En sus fotografías de los años setenta, García-Alix reflejaba el mundo de la contracultura y el rock macarra, el de los grandes antihéroes de la época. Él es ahora uno de los últimos ejemplares de esa estirpe de artistas, en los que vida y obra se funden.

Tengo a la vista un ejemplar del cómic Vicios Modernos, editado por La Banda de Moebius en 1978. En la portada hay un retrato a tinta de Alberto con su tupé, su chupa y sus patillas dibujado por Ceesepe. Se entra en el cómic a la manera de una película. Antes de los títulos, el dibujo a toda página de una niña traspasada por un sable desangrándose en el suelo. "Cascorro Factory presenta... 20 páginas de vicios modernos... lo más moderno en vicio y depravación... hecho dibujo y letra por Ceesepe... a partir de fotos de Alberto García-Alix...".

En 1978, Alberto y Ceesepe rondaban los veinte años y apenas podían haber tocado vitalmente ni una partícula del cúmulo de heroicas depravaciones que a continuación relatan textual y visualmente. ¿Se trata entonces de un sueño? No. Se trata de una herencia. En sus páginas se pueden rastrear entre otras las sombras de Robert Crumb y Gene Vincent, es decir, el feliz encuentro entre la contracultura y el rock macarra.

Muchas de las fotografías que recupera ahora Alberto pertenecen a esa época, la segunda mitad de los años setenta, la verdadera edad de hierro en la que se disuelven en un excitante potaje nihilista las dogmáticas visiones de ultraizquierda con el escapismo drogadicto tardohippie. Un tiempo que visto en la distancia parece que fue un sueño.

Vicios Modernos también

fue publicado en el número 38 de la revista Star, editada en Barcelona. Rebusco en la biblioteca y el primer ejemplar que encuentro lleva en la portada un retrato de Franco en colores psicodélicos flipando como si estuviera en ácido. También es memoria histórica. En el propio número 38 se publica una conversación entre Serge Gainsbourg y Alain Pacadis que la revista presenta de la siguiente manera: "Puede que estos nombres no te digan nada, pero están mucho más cerca de ti de lo que piensas. Dos productos de una generación frustrada, medio-romántica, medio-mecanizada, que es muy posible que sea la última". En la conversación ambos se confiesan perturbados porque antes todo el mundo era de extrema izquierda y ahora los Sex Pistols son unos anarquistas de extrema derecha que se traspasan la carne con insignias nazis. Luego mantienen una amable disertación sobre los beneficios de la heroína. Efectivamente, como pronosticaba el Star eran genuinos representantes de una generación que iba a ser la última. Quizá esa generación ya hubiera desaparecido por completo si Alberto García-Alix no hubiera tenido el buen gusto de encontrarse, contra todo pronóstico, entre nosotros. Aquélla era la última generación que consideraba la obra personal y la vida una misma cosa. Y ambas dos, un apasionante experimento que sólo se hace una vez.
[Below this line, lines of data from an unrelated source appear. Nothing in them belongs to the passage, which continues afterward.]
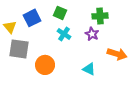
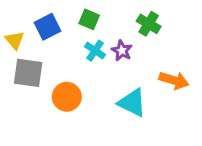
green cross: (100, 16) -> (149, 24), turned 35
purple star: (92, 34) -> (122, 51), moved
cyan triangle: (89, 69) -> (132, 103), size x1.5

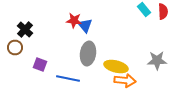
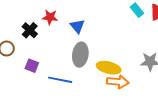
red star: (74, 20) -> (50, 17), moved
black cross: (25, 30) -> (30, 30), moved

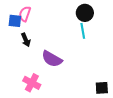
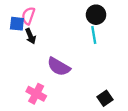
black arrow: (26, 40) -> (30, 36), moved
black square: (102, 88) -> (105, 98), moved, turned -32

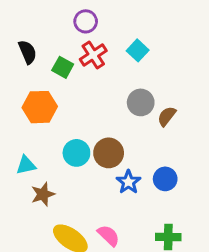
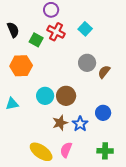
red cross: (93, 55) -> (56, 32), turned -30
blue star: (128, 182) -> (80, 124), moved
brown star: (43, 194) -> (60, 123), moved
pink semicircle: (109, 236) -> (66, 150), turned -112

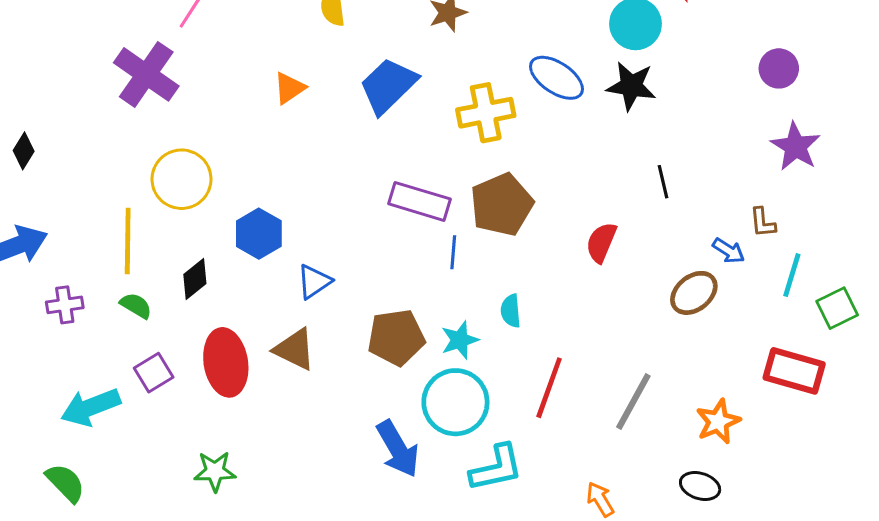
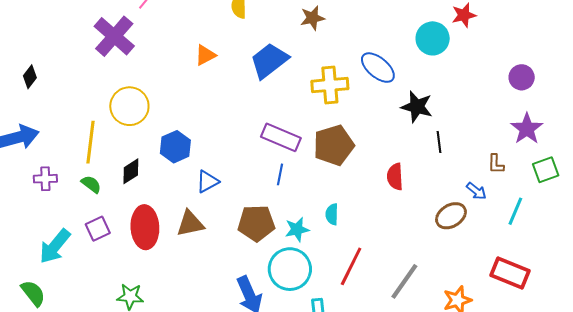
black star: (631, 86) -> (417, 107), moved
brown L-shape: (763, 223) -> (496, 164), moved
red semicircle: (601, 242) -> (395, 177), turned -32
blue line: (453, 252) -> (280, 174), moved
green square: (837, 308) -> (546, 170), moved
brown triangle: (295, 349) -> (190, 224), turned -44
cyan arrow: (91, 407) -> (55, 246), turned -36

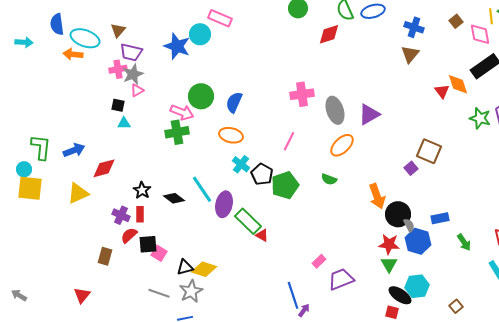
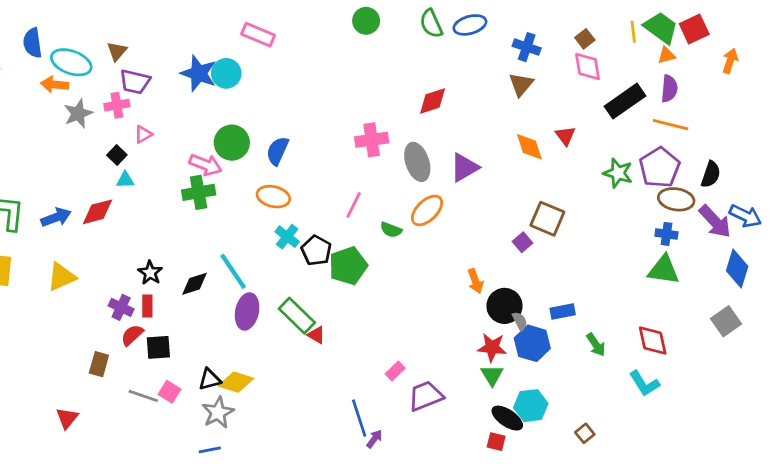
cyan circle: (200, 34) -> (226, 73), moved
red diamond: (329, 34) -> (433, 101), moved
pink diamond: (480, 34) -> (588, 66), moved
gray star: (133, 74) -> (78, 114), moved
orange diamond: (458, 84) -> (529, 147), moved
black square: (118, 105) -> (117, 155), turned 32
red diamond: (104, 168) -> (98, 212), moved
green semicircle: (329, 179) -> (391, 230), moved
orange arrow: (377, 196) -> (475, 281), size x0.7
black diamond: (174, 198) -> (194, 284), turned -55
purple ellipse: (224, 204) -> (247, 311), moved
pink square: (159, 253) -> (170, 392), moved
gray line: (159, 293) -> (143, 396), moved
Alberto era muy joven en aquel tiempo y ha hecho todo el trayecto portando la antorcha de esa herencia que ilumina la consciencia de que sólo eres lo que vives. Que hay que llevar esa vivencia hasta el extremo. Que lo vivido permanece más tiempo en la memoria y, por más que arriesgado, doloroso y cercano a la locura, si ha sido voluntario y libre, al final consuela.

Toda la obra de Alberto es una completa autobiografía visual. Cada instantánea retrata de frente una compleja historia personal. Una intensa y perturbadora porción de vida propia, que, siendo además un narrador de gran talento, él mismo no tiene inconveniente en relatar con más detalle. Vidas así ya no se viven en nuestros días. Mirándolo a través del tiempo es como comparar a Mike Hailwood ganando por décima vez en la isla de Man con cualquiera de los cien mil hijos de Ángel Nieto.

Borja Casani es editor y comisario de exposiciones. Fundó la revista La Luna y el proyecto El Europeo.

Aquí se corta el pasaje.